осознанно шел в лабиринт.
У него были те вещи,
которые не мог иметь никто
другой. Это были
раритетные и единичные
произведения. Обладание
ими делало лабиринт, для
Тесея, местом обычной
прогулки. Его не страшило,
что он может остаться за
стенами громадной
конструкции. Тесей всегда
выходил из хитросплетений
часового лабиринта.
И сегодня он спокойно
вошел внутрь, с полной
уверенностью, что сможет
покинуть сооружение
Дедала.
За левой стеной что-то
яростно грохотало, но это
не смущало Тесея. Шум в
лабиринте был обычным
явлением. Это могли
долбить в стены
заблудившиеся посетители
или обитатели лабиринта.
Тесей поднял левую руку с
...
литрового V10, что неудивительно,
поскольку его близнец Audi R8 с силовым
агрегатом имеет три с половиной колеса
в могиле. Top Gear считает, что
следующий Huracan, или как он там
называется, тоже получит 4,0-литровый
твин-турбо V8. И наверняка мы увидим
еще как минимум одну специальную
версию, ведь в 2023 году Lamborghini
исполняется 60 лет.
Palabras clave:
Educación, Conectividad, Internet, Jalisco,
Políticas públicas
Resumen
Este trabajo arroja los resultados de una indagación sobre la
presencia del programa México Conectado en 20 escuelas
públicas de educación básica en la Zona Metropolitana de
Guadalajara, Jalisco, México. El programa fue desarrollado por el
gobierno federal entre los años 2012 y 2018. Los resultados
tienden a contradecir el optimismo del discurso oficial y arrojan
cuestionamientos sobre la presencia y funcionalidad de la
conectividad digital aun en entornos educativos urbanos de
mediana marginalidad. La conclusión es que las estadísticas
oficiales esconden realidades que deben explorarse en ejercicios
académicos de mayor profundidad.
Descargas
---
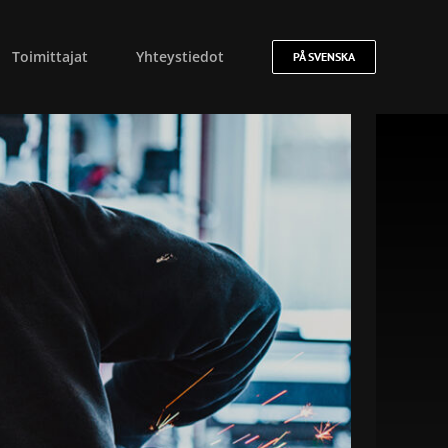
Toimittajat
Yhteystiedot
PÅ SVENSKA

** Task **
In your answer, include only the lines above starting at the line that holds "версию, ведь в 2023 году Lamborghini" and ending at the line that holds "tienden a contradecir", copied exactly.

** Task output **
версию, ведь в 2023 году Lamborghini
исполняется 60 лет.
Palabras clave:
Educación, Conectividad, Internet, Jalisco,
Políticas públicas
Resumen
Este trabajo arroja los resultados de una indagación sobre la
presencia del programa México Conectado en 20 escuelas
públicas de educación básica en la Zona Metropolitana de
Guadalajara, Jalisco, México. El programa fue desarrollado por el
gobierno federal entre los años 2012 y 2018. Los resultados
tienden a contradecir el optimismo del discurso oficial y arrojan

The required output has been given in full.